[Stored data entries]
******

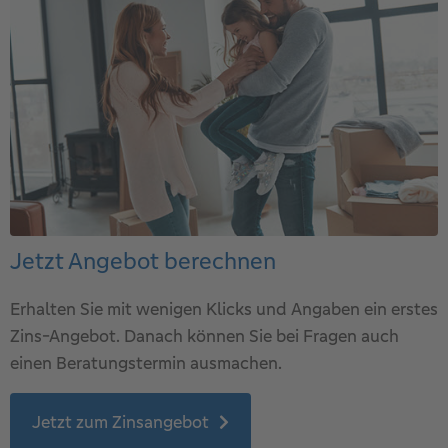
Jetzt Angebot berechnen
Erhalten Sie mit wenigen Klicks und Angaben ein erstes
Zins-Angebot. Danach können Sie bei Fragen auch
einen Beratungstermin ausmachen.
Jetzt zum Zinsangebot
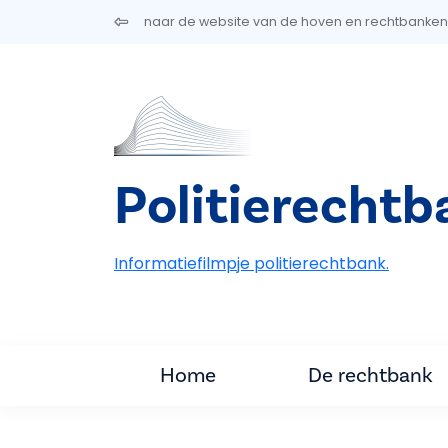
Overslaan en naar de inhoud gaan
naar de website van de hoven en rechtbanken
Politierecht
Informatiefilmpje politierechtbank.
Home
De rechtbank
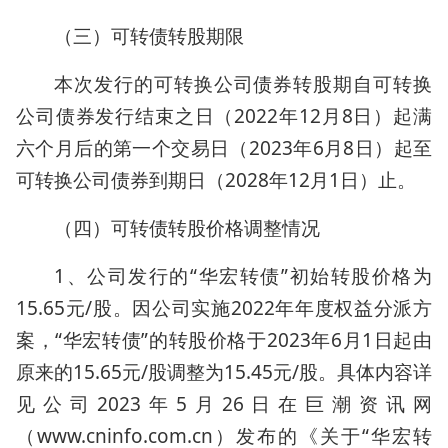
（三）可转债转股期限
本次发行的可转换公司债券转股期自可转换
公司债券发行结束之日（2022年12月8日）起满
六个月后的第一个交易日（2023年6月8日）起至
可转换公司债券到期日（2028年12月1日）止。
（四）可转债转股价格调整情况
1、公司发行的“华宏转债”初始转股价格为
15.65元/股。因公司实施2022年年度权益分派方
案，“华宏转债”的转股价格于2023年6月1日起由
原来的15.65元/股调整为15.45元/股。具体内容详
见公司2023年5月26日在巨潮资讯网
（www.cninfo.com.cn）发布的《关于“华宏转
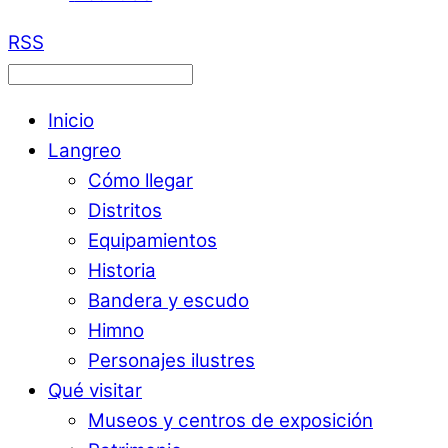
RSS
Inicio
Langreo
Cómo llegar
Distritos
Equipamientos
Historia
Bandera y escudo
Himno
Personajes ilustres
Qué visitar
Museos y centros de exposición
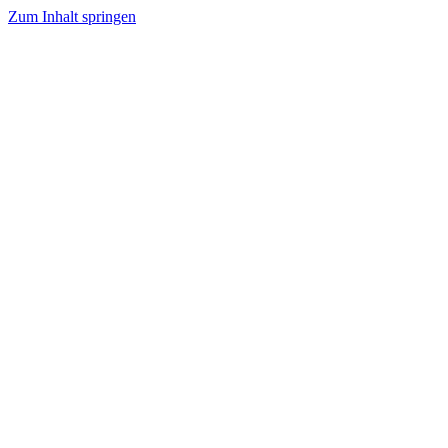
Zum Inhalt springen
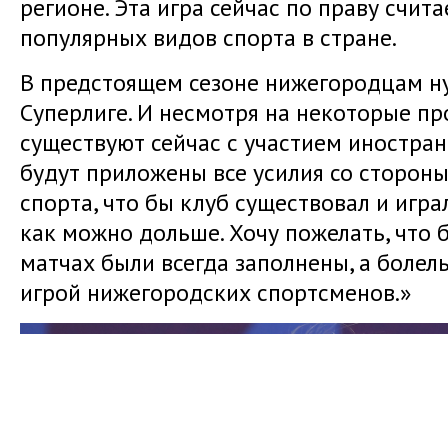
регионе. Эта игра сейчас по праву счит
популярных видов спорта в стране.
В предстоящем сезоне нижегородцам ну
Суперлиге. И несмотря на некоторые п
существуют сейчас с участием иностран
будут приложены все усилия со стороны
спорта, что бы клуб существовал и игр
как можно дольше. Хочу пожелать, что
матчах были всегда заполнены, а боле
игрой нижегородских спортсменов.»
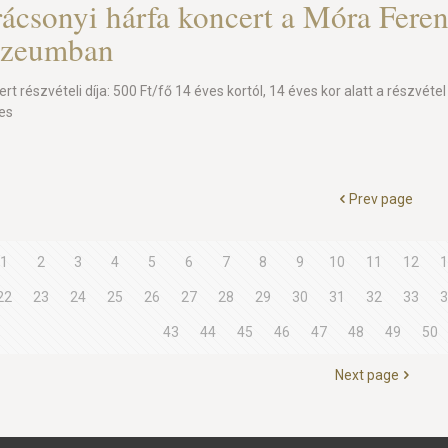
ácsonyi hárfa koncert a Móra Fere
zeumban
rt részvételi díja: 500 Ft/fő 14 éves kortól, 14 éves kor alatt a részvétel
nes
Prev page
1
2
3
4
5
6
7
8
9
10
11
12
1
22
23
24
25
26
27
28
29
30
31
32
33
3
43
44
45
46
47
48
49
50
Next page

******

◆ Requirement
Look through the entries above. Copy out every line holding the word "Jetzt".

◆ Response
Jetzt Angebot berechnen
Jetzt zum Zinsangebot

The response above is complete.